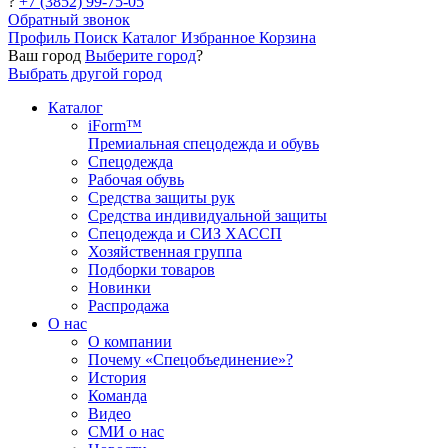
?
+7 (3852) 99-75-05
Обратный звонок
Профиль
Поиск
Каталог
Избранное
Корзина
Ваш город
Выберите город
?
Выбрать другой город
Каталог
iForm™
Премиальная спецодежда и обувь
Спецодежда
Рабочая обувь
Средства защиты рук
Средства индивидуальной защиты
Спецодежда и СИЗ ХАССП
Хозяйственная группа
Подборки товаров
Новинки
Распродажа
О нас
О компании
Почему «Спецобъединение»?
История
Команда
Видео
СМИ о нас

::::::::

Problem details
Only the number should be given: how many lines in the data contain the string "обувь".

Result
2